Have you considered libsodium as a crypto library ?

@mackoj no, I hadn't heard of that before. Looks especially promising as the README says it even supports iOS. I would be very interested to see a proof of concept Swift package based on this. Even if it's not something NIO ends up using, this could be a nice alternative to something like vapor/crypto that relies on libssl installation.

libsodium is great. However, it is worth bearing in mind that it has a reduced feature set that mean that for a number of users it is unable to support their needs.

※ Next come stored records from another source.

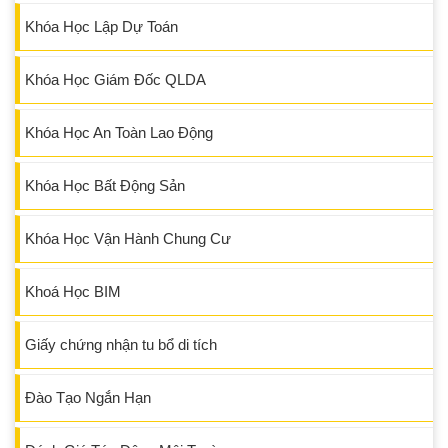
Khóa Học Lập Dự Toán
Khóa Học Giám Đốc QLDA
Khóa Học An Toàn Lao Động
Khóa Học Bất Động Sản
Khóa Học Vận Hành Chung Cư
Khoá Học BIM
Giấy chứng nhận tu bổ di tích
Đào Tạo Ngắn Hạn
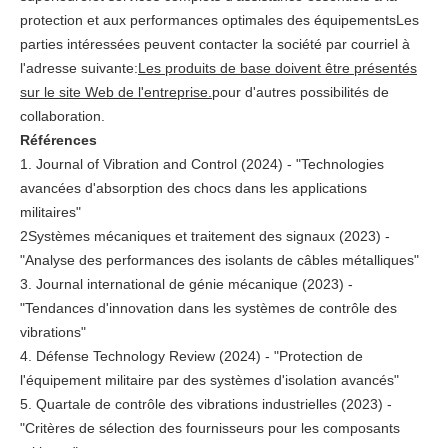
protection et aux performances optimales des équipementsLes
parties intéressées peuvent contacter la société par courriel à
l'adresse suivante:
Les produits de base doivent être présentés
sur le site Web de l'entreprise.
pour d'autres possibilités de
collaboration.
Références
1. Journal of Vibration and Control (2024) - "Technologies
avancées d'absorption des chocs dans les applications
militaires"
2Systèmes mécaniques et traitement des signaux (2023) -
"Analyse des performances des isolants de câbles métalliques"
3. Journal international de génie mécanique (2023) -
"Tendances d'innovation dans les systèmes de contrôle des
vibrations"
4. Défense Technology Review (2024) - "Protection de
l'équipement militaire par des systèmes d'isolation avancés"
5. Quartale de contrôle des vibrations industrielles (2023) -
"Critères de sélection des fournisseurs pour les composants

In general, if users are building a system that requires custom cryptographic infrastructure, my strong recommendation is to just pick up libsodium and use whatever it provides for that purpose. However, as a general-purpose cryptographic library it is just too restricted.

For example, libsodium provides the following symmetric cipher constructions:

  • AES256-GCM
  • ChaCha20 (including XChaCha and IETF variants, both separately and combined with Poly1305 as an AEAD construction)
  • Salsa20 (including XSalsa, not available as an AEAD construction)

That's it. No AES128, no AES modes other than GCM. For signatures, it provides Ed25519. For cryptographic hashing it provides BLAKE2b, SHA256, and SHA512: that's it.

In general, if you don't have a specific scheme you have to interop with, libsodium provides great constructions. Sadly it just can't be a solution to a lot of problems.